Normally, when I write C++ code to test my C++ functionality, I tend to stay away from the “unit” level. Instead, I like tests that exercise the system edge-to-edge, resembling the interactions with the outside world as much as possible. Now, full edge-to-edge testing is normally not possible since the peripheral parts of a system are often hard to control. For example, let’s say I have a system with network on one side and a GUI on the other side. A realistic test case would have traffic over the network and a GUI reflecting that. But taking the network as an example, it complicates testing due to issues like slow response times, need for a remote side and network failures. So I settle for testing up to the interfaces of the network and GUI: you would inject network “traffic”(or time-outs) on the network interface, verify that the GUI interface is told to show something, do some user input on the GUI interface and watch outgoing network traffic being generated.
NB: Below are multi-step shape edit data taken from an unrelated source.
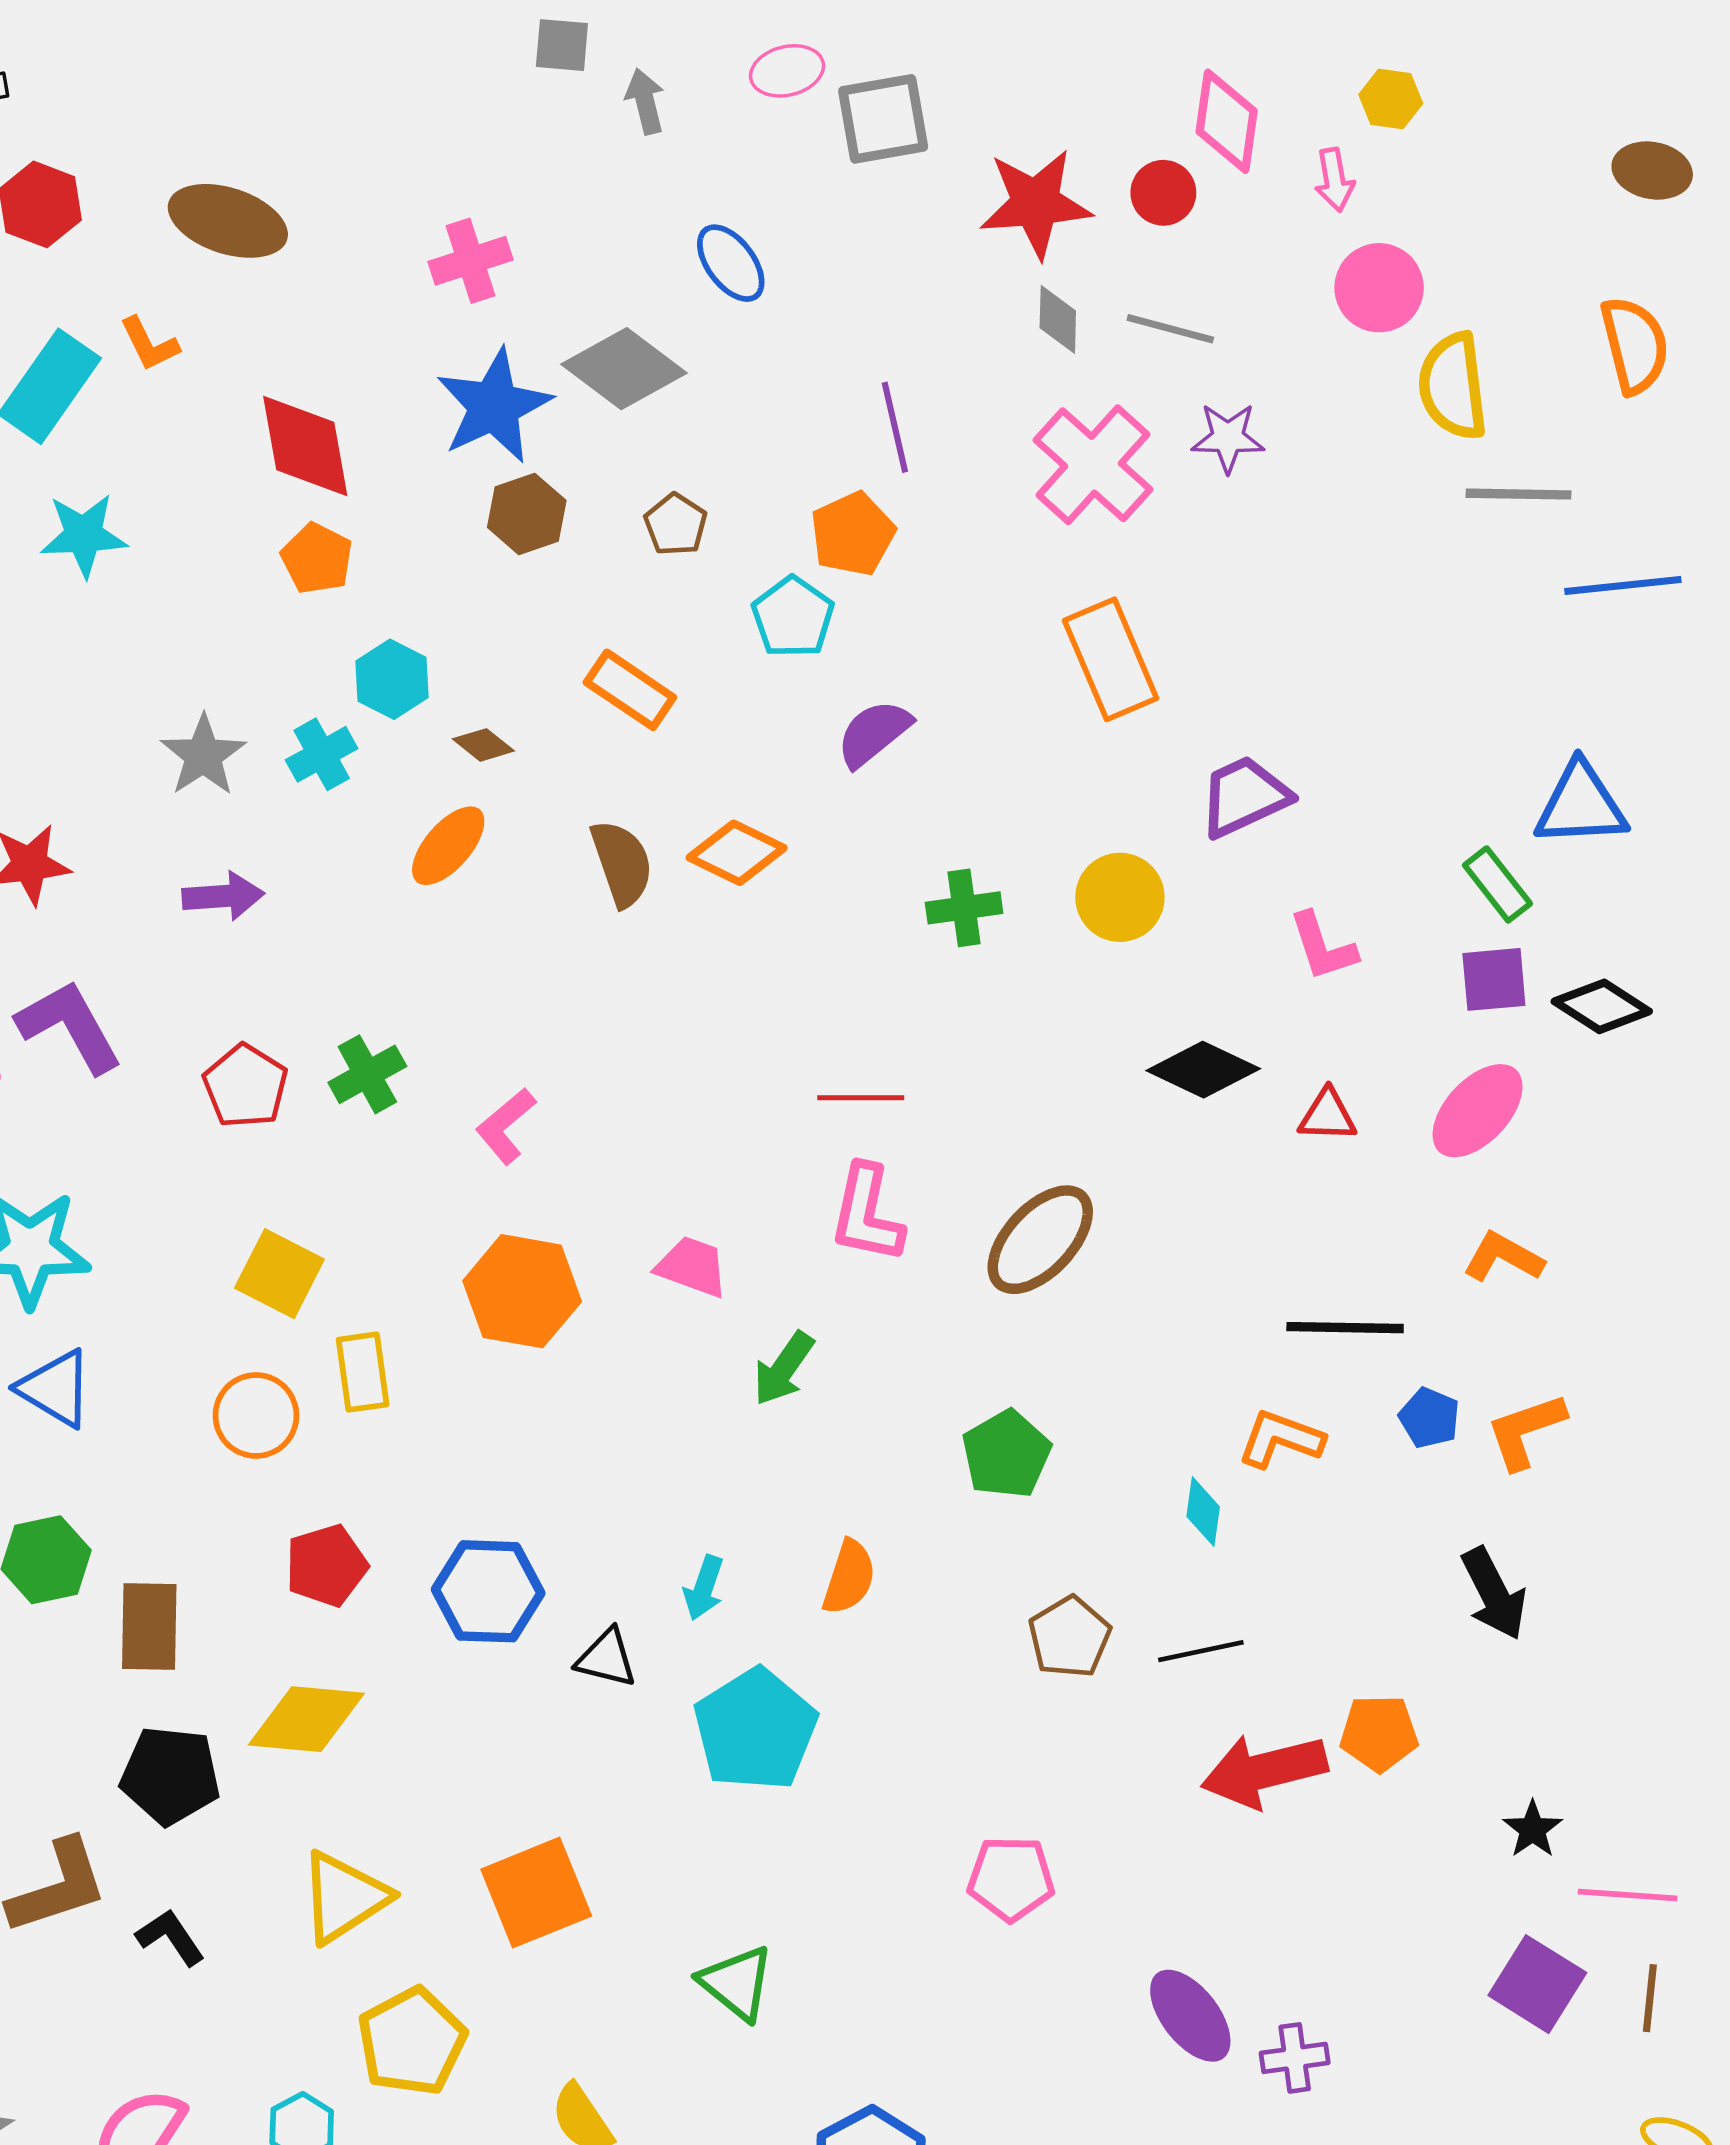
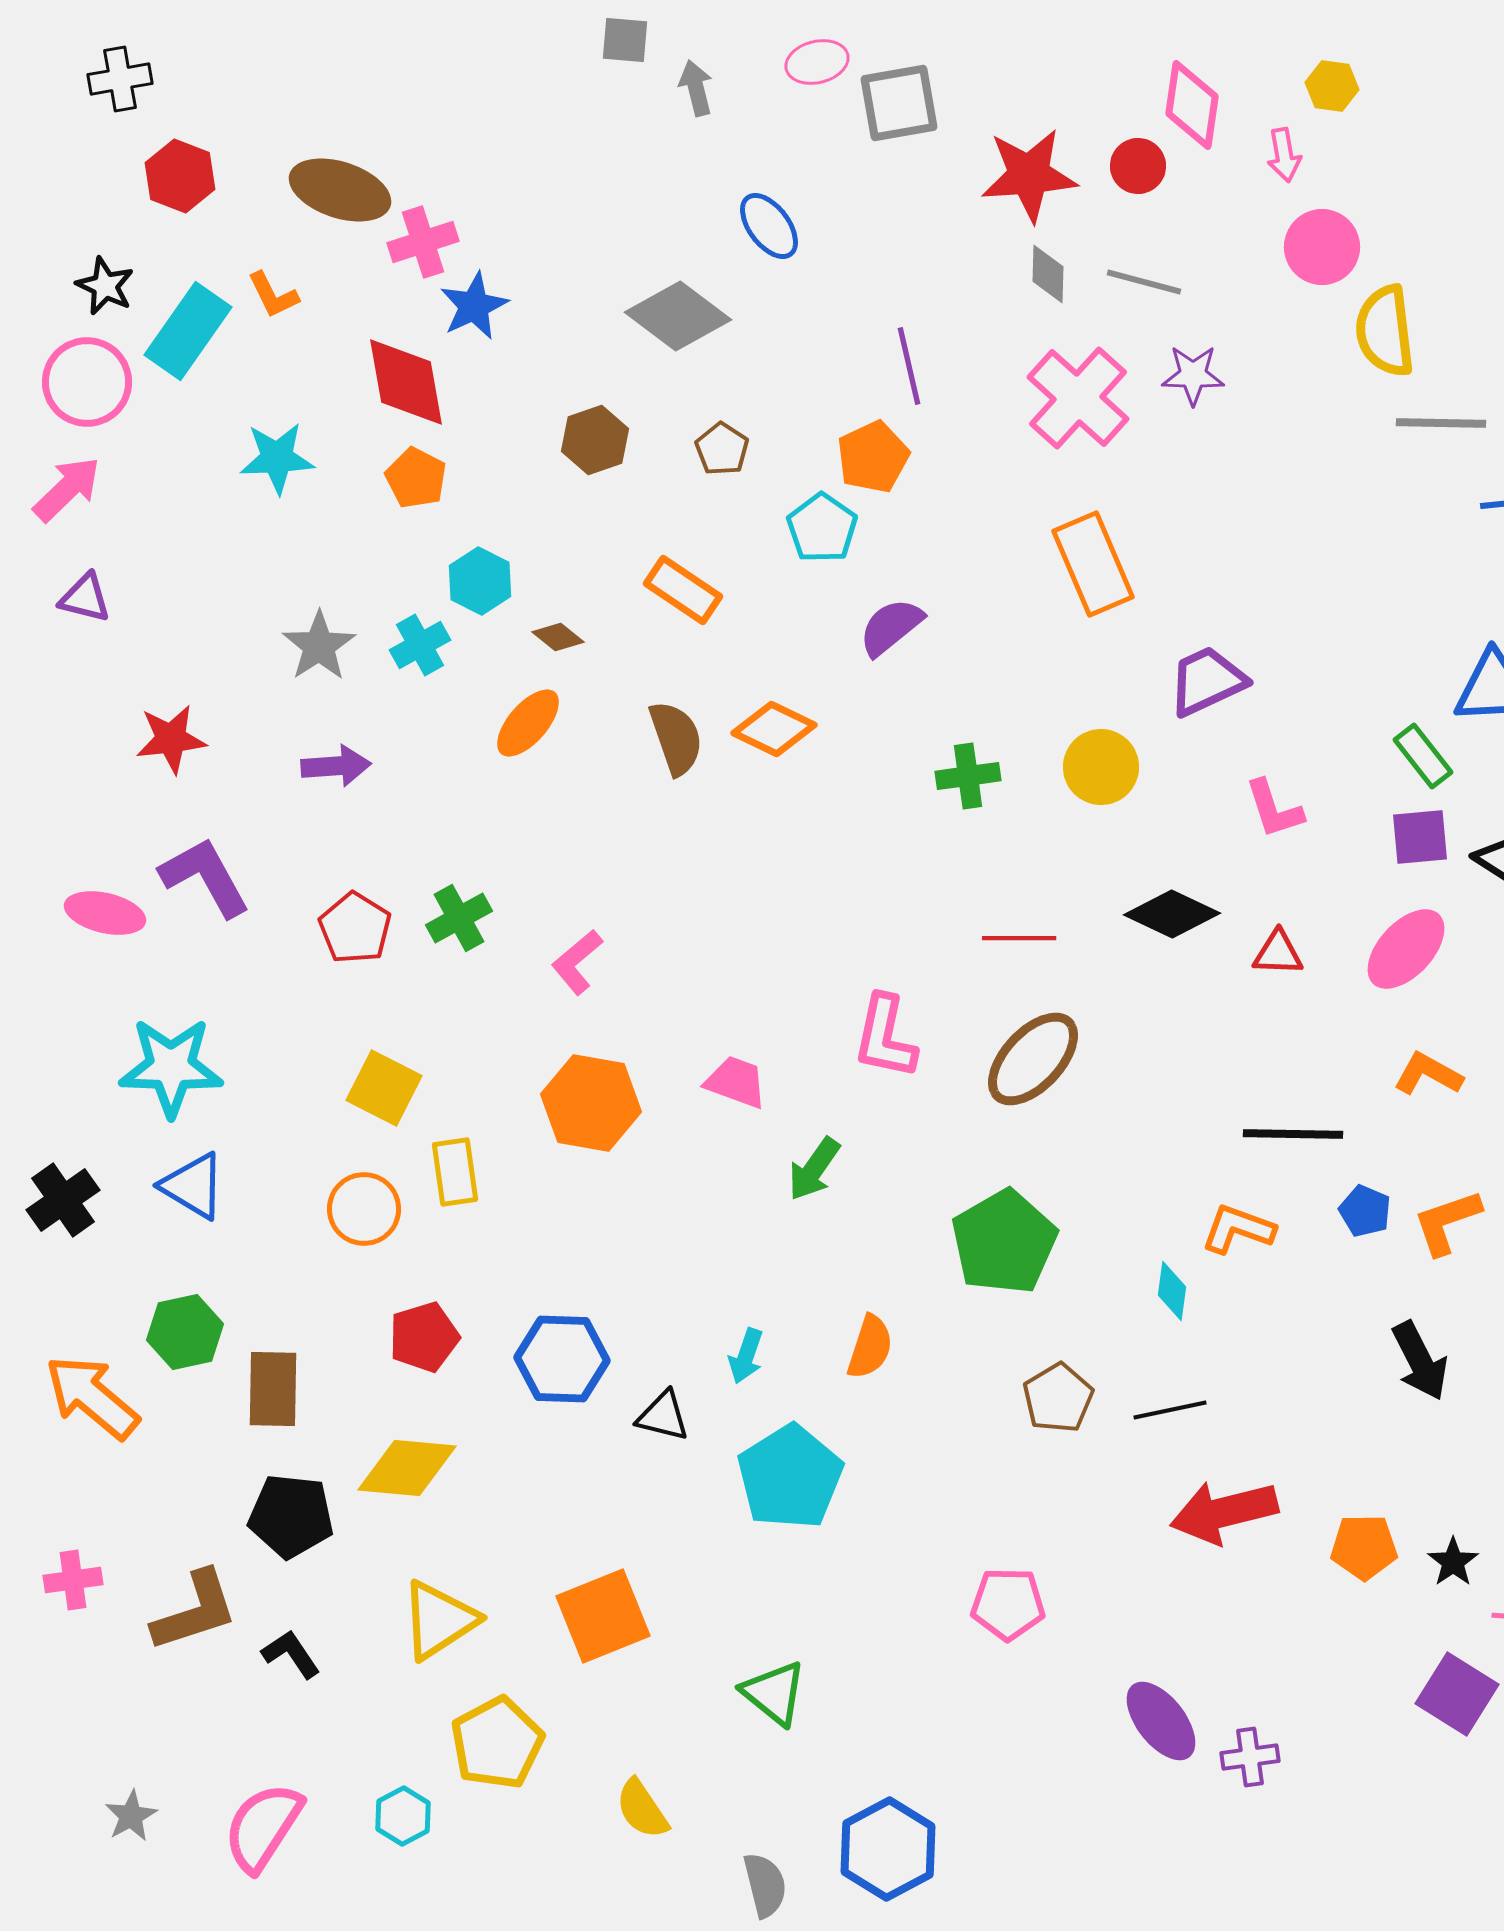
pink cross: (470, 261) -> (423, 242), moved
blue star: (494, 406) -> (474, 306), moved, size x0.7
cyan star: (84, 535) -> (277, 458), moved
red line: (861, 1098) -> (1019, 938), moved
green pentagon: (1006, 1454) -> (1004, 1242), size x1.4
orange pentagon: (1379, 1733) -> (1364, 1547), moved

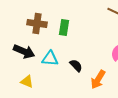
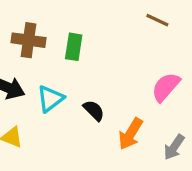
cyan triangle: (50, 58) -> (50, 99), turned -42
As with everything, there are pros and cons when testing at this level. To me, the main benefits compared to low-level unit tests are:

  • Having tests at that level gives me confidence that there’s a reasonably low probability of faulty interaction with the outside world.
  • The boundaries of your system are much less likely to change than the internals. This means you are less likely to spend time changing your tests.
  • It is easy to argue for the business value of the tests. They correspond well to what the customer expects and are used to guarantee the quality.
  • The tests are a decent measure of progress. Having a passing test means you are close to something to show to your customer.
  • It’s fun! And you can test-run your system before you have a network and a GUI.

The downsides I’ve experienced compared to testing at the unit level are:

  • Tests like these can make it harder to achieve decent code coverage. For example, your code might involve randomness, timing issues or use of the current time. You will have to make sure these can be controlled from the test context.
  • High-level testing can be hard to introduce late in the development process. For this to succeed, the whole system must be designed for testability. See the previous item.
  • The tests become monolithic. I’ve come across the situation where parts of my system were broken out to form a new shared component. The new component has to have tests of its own (or someone changing it won’t notice it’s broken until they run your tests). Your tests use the classes of your system, which are not suitable to use in a shared component since dependencies would go the wrong way.
  • It might be overkill for testing some parts of the system. For example, if you have some deep-down string manipulation code, you should go ahead and unit test it (in the true sense of the word). It’s all about choosing the proper tools for the problem.
  • Due to complexity in the lower levels of your software, you might be facing a combinatorial explosion of different test cases. You will have to select a few representative test cases and resort to normal unit testing of test the low-level parts. See the previous item.
  • Testing on this level poses sort of a communication problem. If I call my tests “unit tests”, most people think only of tests on the lowest level. If I call them “acceptance tests” or “functional tests”, someone will inevitably assume I have properly tested the system from the outside, edge-to-edge (which is definitively necessary, even with the tests described above). Calling them e.g. “functional unit tests” only adds to the confusion. (“What do you mean? Is it a unit test? Is it a functional test? Surely, it can’t be both.”) If you know of terminology that could help, let me know. Until I hear from you, I will just call them Edge-to-Edge Unit Tests.

As I said before, it’s about choosing the proper tool for your problem. If at all possible, I resort to “unit testing” at the highest possible level. If you haven’t done so, you should give it a try.